What drum do we march to?

TRUTH IS, notoriously, the first casualty of war. Rumours of war - and the attempt to "build public support" - dismember it at least as thoroughly. Some reporting in early 2003 gives off that aroma of expectation associated with really, really hoping that war does kick off.

Beating the drum of peace, Hyde Park 31/10/2002
Beating the drum of peace Just one of the protests that have taken place against the looming war was a "Critical Mass" bike ride in London on Halloween last year. This is, as far as we can tell, the first time it's been reported outside of uk.indymedia.org

Some of that reporting - not mentioning any proprietor or any Fox News USA in particular - smells, too, of encouraging it to kick off. What Sam Johnson originally warned of - war leading to "diminution of the love of truth" is more subtle and perhaps more sinister.

So what do we, as journalists, do about it? Do we - can we - march bravely to the beat of truth alone?

For one thing, we have to own up to personal temptation. There's no story as powerful as a war story. Imagine you're a defence correspondent and you've spent most of your career solely on the inadequacies of boots, and then... And of course, no other story sells as many papers as a war story. And it was the First Gulf War that saved CNN from extinction. But crass commercial considerations wouldn't influence reporting that could affect the future of civilisation. Would they?

There are much more complex forces at work. By convention, as soon as bullets start flying Parliaments and Assemblies go into war mode. Party-political conflict is suspended, lest it undermine Our Boys (who, these days, we ought to call Our Kids).

Media tend to follow suit. To explore why would take a book or three. But the counter-example that comes to mind, of a paper seriously breaking with the ranks, is the Observer, opposing the Anglo-French conspiracy to invade the Suez Canal Zone - back in 1956. The paper got hell. Readers fled.

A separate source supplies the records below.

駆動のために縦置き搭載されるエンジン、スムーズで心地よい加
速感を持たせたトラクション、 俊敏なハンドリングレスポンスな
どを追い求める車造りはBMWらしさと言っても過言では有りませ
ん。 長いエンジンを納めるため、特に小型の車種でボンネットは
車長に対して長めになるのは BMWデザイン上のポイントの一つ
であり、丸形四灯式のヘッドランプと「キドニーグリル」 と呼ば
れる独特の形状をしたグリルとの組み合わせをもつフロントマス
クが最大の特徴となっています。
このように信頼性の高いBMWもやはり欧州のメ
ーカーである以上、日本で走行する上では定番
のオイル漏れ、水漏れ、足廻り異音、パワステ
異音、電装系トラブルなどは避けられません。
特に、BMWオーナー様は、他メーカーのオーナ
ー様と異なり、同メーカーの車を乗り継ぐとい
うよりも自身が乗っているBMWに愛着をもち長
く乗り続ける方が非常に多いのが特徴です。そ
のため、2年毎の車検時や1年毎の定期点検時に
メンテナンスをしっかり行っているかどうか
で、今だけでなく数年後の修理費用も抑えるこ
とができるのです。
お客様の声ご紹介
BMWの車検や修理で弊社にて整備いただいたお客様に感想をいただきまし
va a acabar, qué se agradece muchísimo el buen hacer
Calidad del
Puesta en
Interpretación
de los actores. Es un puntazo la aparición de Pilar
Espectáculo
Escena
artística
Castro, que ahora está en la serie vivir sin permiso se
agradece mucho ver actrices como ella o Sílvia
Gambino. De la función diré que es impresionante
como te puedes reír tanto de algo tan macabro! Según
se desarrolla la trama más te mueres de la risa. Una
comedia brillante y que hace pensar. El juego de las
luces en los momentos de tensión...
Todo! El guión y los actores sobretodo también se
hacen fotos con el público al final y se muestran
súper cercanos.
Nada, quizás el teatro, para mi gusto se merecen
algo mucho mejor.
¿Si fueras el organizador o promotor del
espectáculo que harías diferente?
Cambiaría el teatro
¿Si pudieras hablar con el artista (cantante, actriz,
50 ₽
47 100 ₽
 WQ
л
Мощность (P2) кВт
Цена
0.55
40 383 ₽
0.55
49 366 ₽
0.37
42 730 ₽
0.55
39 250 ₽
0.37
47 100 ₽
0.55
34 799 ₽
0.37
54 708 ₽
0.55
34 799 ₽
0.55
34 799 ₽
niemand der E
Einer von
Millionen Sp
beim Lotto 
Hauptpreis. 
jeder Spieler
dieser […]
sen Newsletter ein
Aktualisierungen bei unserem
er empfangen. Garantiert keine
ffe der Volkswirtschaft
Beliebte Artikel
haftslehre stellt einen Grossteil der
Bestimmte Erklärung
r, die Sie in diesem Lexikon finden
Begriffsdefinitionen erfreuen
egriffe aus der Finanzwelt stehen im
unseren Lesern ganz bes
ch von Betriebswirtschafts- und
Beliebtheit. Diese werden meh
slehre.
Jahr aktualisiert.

And there are very simple forces at work. There's the threat of jail for breaking official secrecy. There's the simple denial of information. And during times of rumours of war, the "security services" may feel they can spoon anything they like into the gaping notebooks that need to fill a great deal of space by 4pm.

Of course, journalists should rise above all these forces.

Our first and only duty is to the truth, no? But, if you'll forgive a little lateral thinking, even this raises interesting questions.

Scientists, for example, also regard their first and only duty as being to the truth. And from that they - or rather those few who think seriously about what science is and how it's done - draw a conclusion that many journalists and all our paying outlets would have difficulty with.

If the enterprise is dedicated to truth, it can have no nationality. There can be no such thing as German science or Iranian science; just one, internationalist, science.

But just try telling an editor that the concept of "British journalism" is a contradiction in terms. Or that we have to pay equal attention to, say, the experiences of Geordie and Scottish and Kurdish and Iraqi fighters. There you go, undermining Our Kids.

Advocates of free speech "shall soon be obliged to meet in cellars, or in darkened rooms with closed doors, and speak in whispers lest our next-door neighbours should hear that free-born citizens dare not speak in the open."

Universities, too, are supposed to be dedicated to truth and they, too, are subject to this fear of disloyalty to the nation. In 1965 the University of California at Berkeley was the home of the students' Free Speech Movement, that sparked opposition to the war in Vietnam and much else besides. In January 2003 that same university suppressed a publication by its own archivist of the papers of Emma Goldman, an influential anarchist and trade unionist at the turn of the 20th century.

One of the quotations they forbade predicted that advocates of free speech "shall soon be obliged to meet in cellars, or in darkened rooms with closed doors, and speak in whispers lest our next-door neighbours should hear that free-born citizens dare not speak in the open."

On 10 February London Freelance Branch will not meet in a cellar. We will meet at the House of Commons. But we shall at least be discussing the difficulty of speaking in the open, and we hope to arrive at a better idea of how to do it.